Talbutal

Clinical data
- Other names: 5-(1-methylpropyl)-5-(2-propenyl)-2,4,6(1H,3H,5H)-pyrimidinetrione
- ATC code: N05CA07 (WHO) ;

Legal status
- Legal status: CA: Schedule IV; US: Schedule III;

Identifiers
- IUPAC name (RS)-5-allyl-5-sec-butylpyrimidine-2,4,6(1H,3H,5H)-trione;
- CAS Number: 115-44-6;
- PubChem CID: 8275;
- DrugBank: DB00306;
- ChemSpider: 7976;
- UNII: 4YIR8202AX;
- ChEMBL: ChEMBL1200802;
- CompTox Dashboard (EPA): DTXSID8023630 ;
- ECHA InfoCard: 100.003.719

Chemical and physical data
- Formula: C_{11}H_{16}N_{2}O_{3}
- Molar mass: 224.260 g·mol^{−1}
- 3D model (JSmol): Interactive image;
- SMILES O=C1NC(=O)NC(=O)C1(C(C)CC)C\C=C;
- InChI InChI=1S/C11H16N2O3/c1-4-6-11(7(3)5-2)8(14)12-10(16)13-9(11)15/h4,7H,1,5-6H2,2-3H3,(H2,12,13,14,15,16); Key:BJVVMKUXKQHWJK-UHFFFAOYSA-N;

= Talbutal =

Chemical compound

Talbutal (Lotusate) is a barbiturate with a short to intermediate duration of action.
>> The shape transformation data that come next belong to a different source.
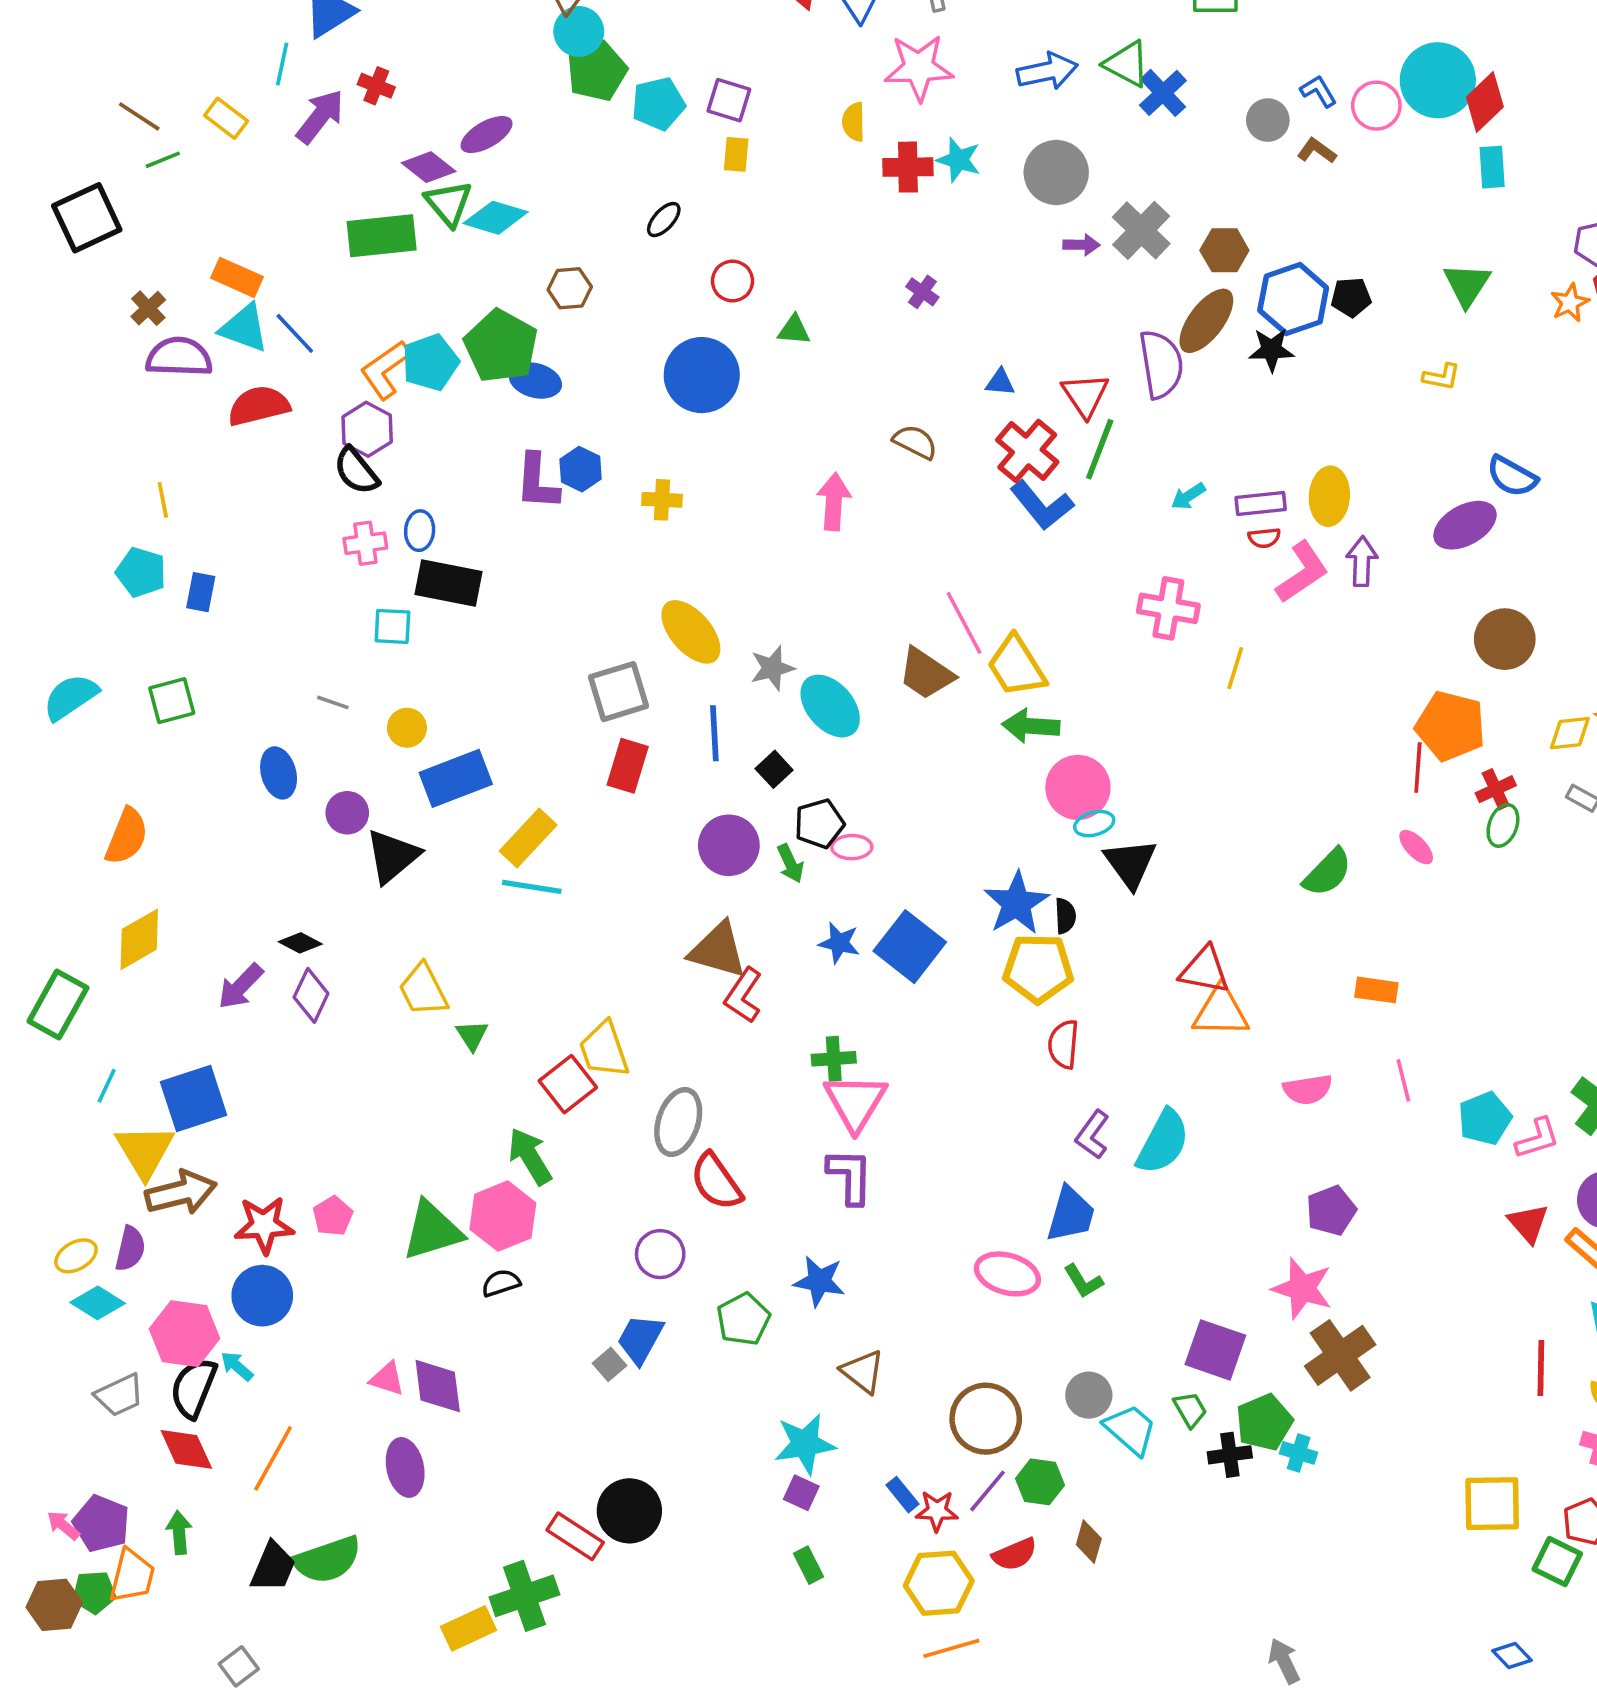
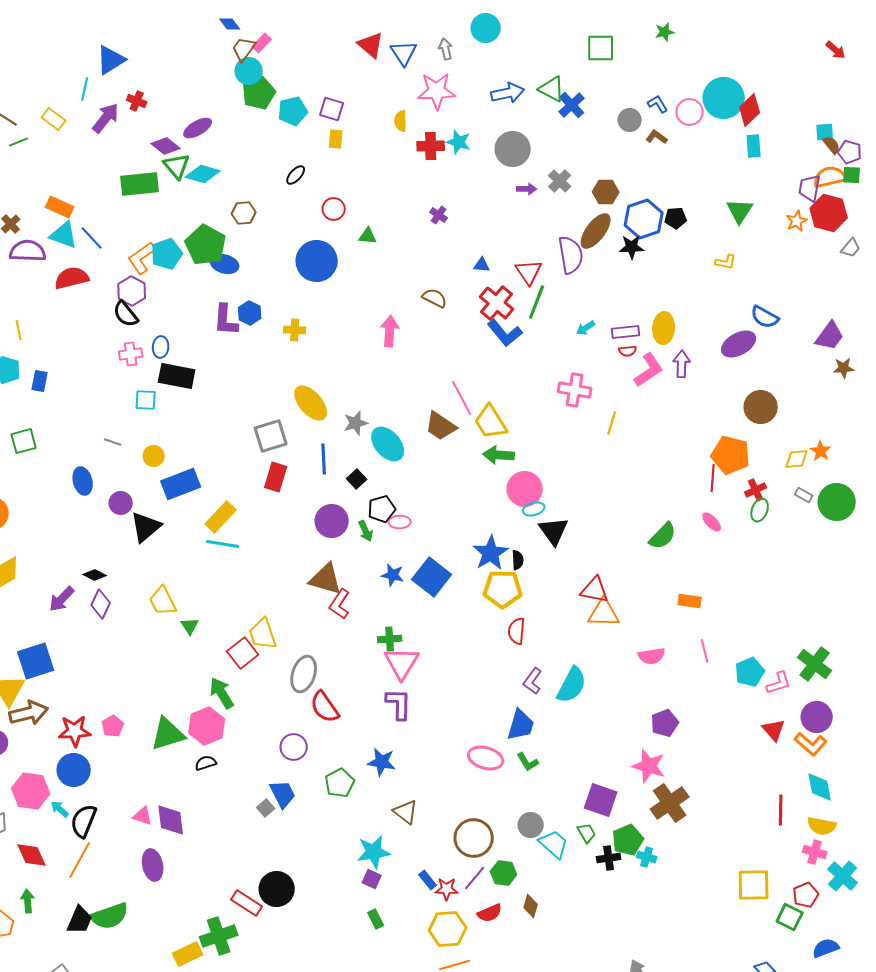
gray cross: (1141, 230) -> (560, 181), size x0.7
blue trapezoid: (640, 1339) -> (283, 794), turned 124
black semicircle: (194, 1388) -> (84, 821), moved

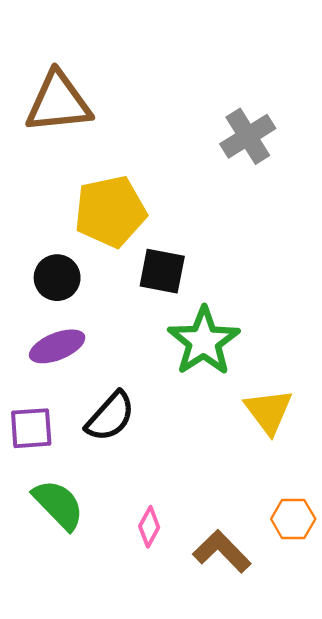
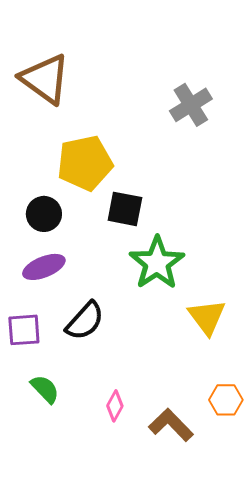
brown triangle: (58, 102) -> (45, 79), turned 42
green semicircle: (58, 505) -> (45, 389), size x0.7

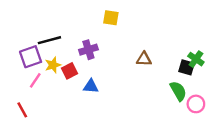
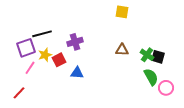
yellow square: (111, 18) -> (122, 12), moved
green cross: (196, 59) -> (147, 55), moved
red line: (22, 110) -> (19, 93), turned 72

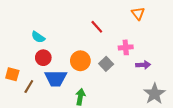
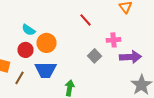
red circle: (43, 58) -> (26, 50), moved
orange circle: (80, 61) -> (46, 43), moved
purple arrow: (143, 65) -> (130, 57), size x1.5

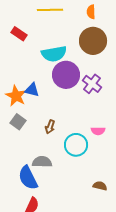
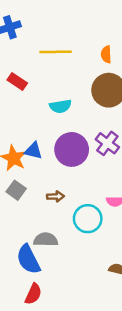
cyan semicircle: (54, 54) -> (60, 106), size x0.7
purple circle: (66, 75) -> (72, 149), moved
brown arrow: (50, 127) -> (56, 196), turned -112

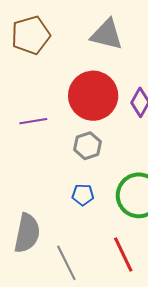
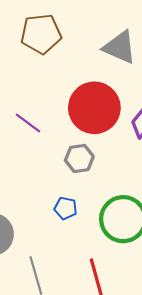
purple line: (33, 121) -> (28, 123), turned 36

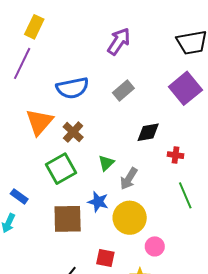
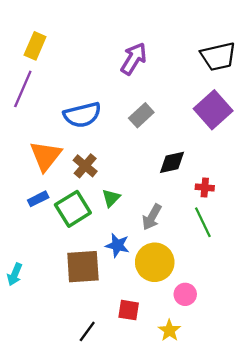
green triangle: (106, 163) -> (111, 198), moved
green line: (185, 195) -> (203, 222), moved
blue rectangle: (19, 196) -> (38, 199), moved, turned -60

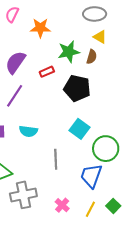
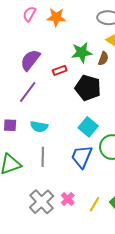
orange star: (40, 28) -> (56, 17), moved
gray line: (56, 159) -> (43, 157), moved
blue trapezoid: (91, 176) -> (82, 157), moved
gray cross: (23, 195) -> (42, 202), moved, turned -35

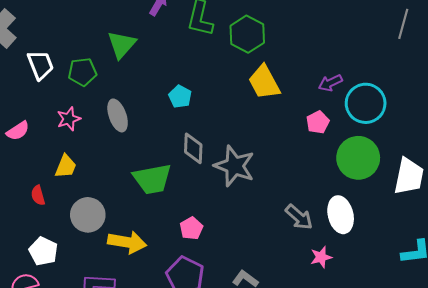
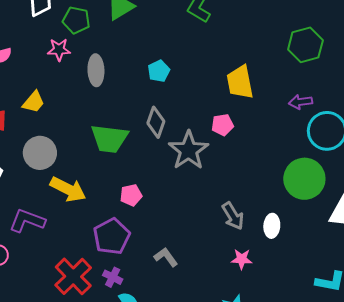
green hexagon: (247, 34) -> (305, 45), moved
pink star: (69, 119) -> (59, 50), moved
pink pentagon: (318, 122) -> (222, 125), moved
white ellipse: (341, 215) -> (272, 226), size x0.7

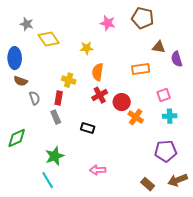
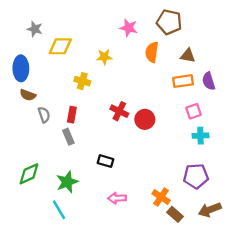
yellow diamond: (49, 39) -> (60, 46), turned -55
purple semicircle: (177, 59) -> (209, 81), moved
orange rectangle: (141, 69) -> (183, 81), moved
orange semicircle: (98, 72) -> (152, 52), moved
yellow cross: (69, 80) -> (82, 81), moved
red cross: (100, 95) -> (119, 111), turned -35
orange cross: (136, 117) -> (161, 197), moved
black rectangle: (88, 128) -> (105, 161), moved
green diamond: (17, 138) -> (29, 174), moved

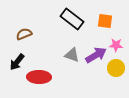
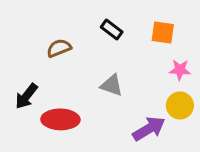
black rectangle: (72, 19) -> (112, 29), size x0.6
brown semicircle: (24, 34) -> (59, 48), moved
purple arrow: (96, 55) -> (149, 129), moved

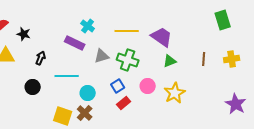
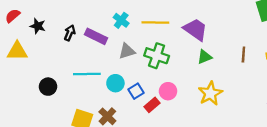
cyan cross: (88, 26) -> (121, 20), moved
black arrow: (41, 58) -> (70, 33), moved
blue square: (118, 86) -> (136, 91), moved
pink circle: (148, 86) -> (168, 91), moved
cyan circle: (88, 93) -> (115, 83), moved

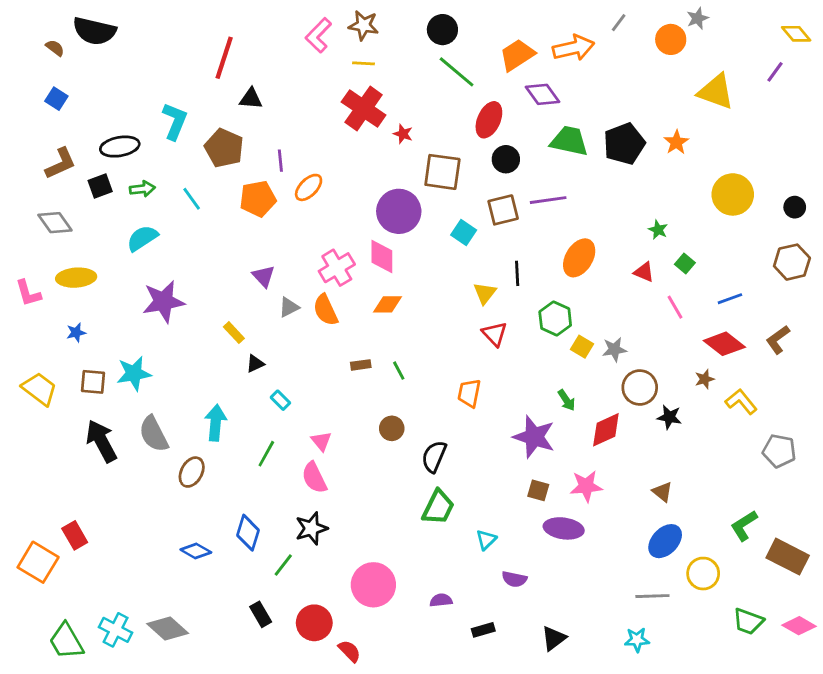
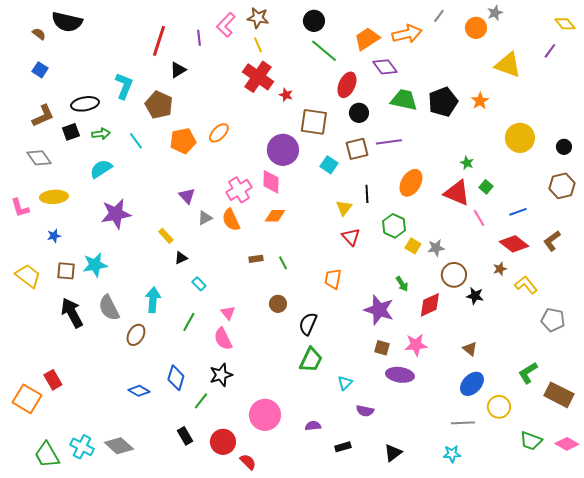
yellow line: (364, 63) -> (258, 45), turned 63
black triangle: (251, 99) -> (178, 70), turned -36
purple line: (280, 161) -> (199, 38), moved
red triangle: (644, 272) -> (457, 193), size x1.8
It is a structural isomer of butalbital. Talbutal is a schedule III drug in the U.S.

==Pharmacology==
Talbutal is a short to intermediate-acting barbiturate. Barbiturates act as nonselective depressants of the central nervous system (CNS), capable of producing all levels of CNS mood alteration from excitation to mild sedation, hypnosis, and deep coma. In sufficiently high therapeutic doses, barbiturates induce anesthesia.

==Mechanism of action==
Talbutal binds at a distinct binding site associated with a Cl^{−} ionophore at the GABA_{A} receptor, increasing the duration of time for which the Cl^{−} ionophore is open. The post-synaptic inhibitory effect of GABA in the thalamus is, therefore, prolonged.

==Toxicity==
Symptoms of acute barbiturate poisoning include drowsiness, confusion, coma, respiratory depression, hypotension, and shock.